• [Record extracts]:
------

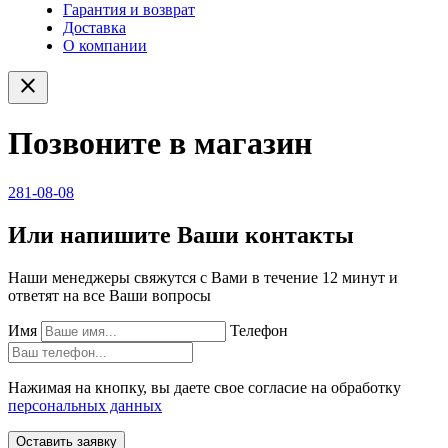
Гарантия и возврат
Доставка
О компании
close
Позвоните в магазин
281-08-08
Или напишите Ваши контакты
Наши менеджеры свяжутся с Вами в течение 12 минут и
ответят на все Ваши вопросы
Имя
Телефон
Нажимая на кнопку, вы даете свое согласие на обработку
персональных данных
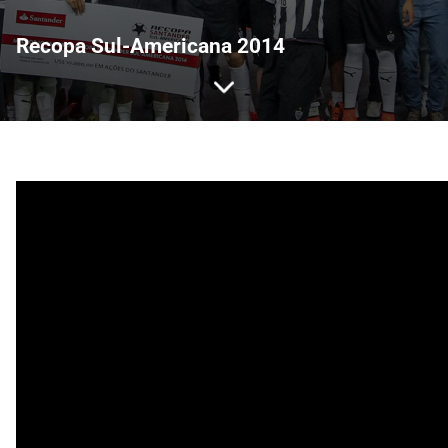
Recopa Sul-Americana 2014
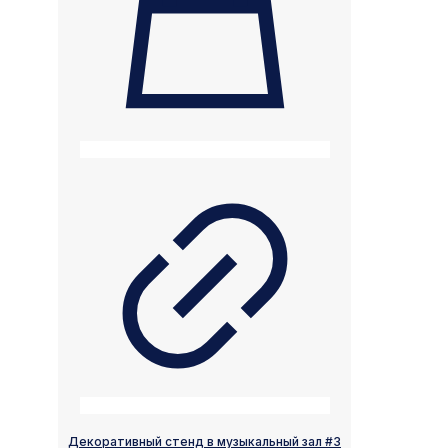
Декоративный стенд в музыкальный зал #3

------

• [Problem requirements]: The lines from the one that contains "Наши менеджеры свяжутся" through the end of the data, repeated exactly and with no pictures, make up the whole answer.

• [Answer below]:
Наши менеджеры свяжутся с Вами в течение 12 минут и
ответят на все Ваши вопросы
Имя
Телефон
Нажимая на кнопку, вы даете свое согласие на обработку
персональных данных
Recopa Sul-Americana 2014
Декоративный стенд в музыкальный зал #3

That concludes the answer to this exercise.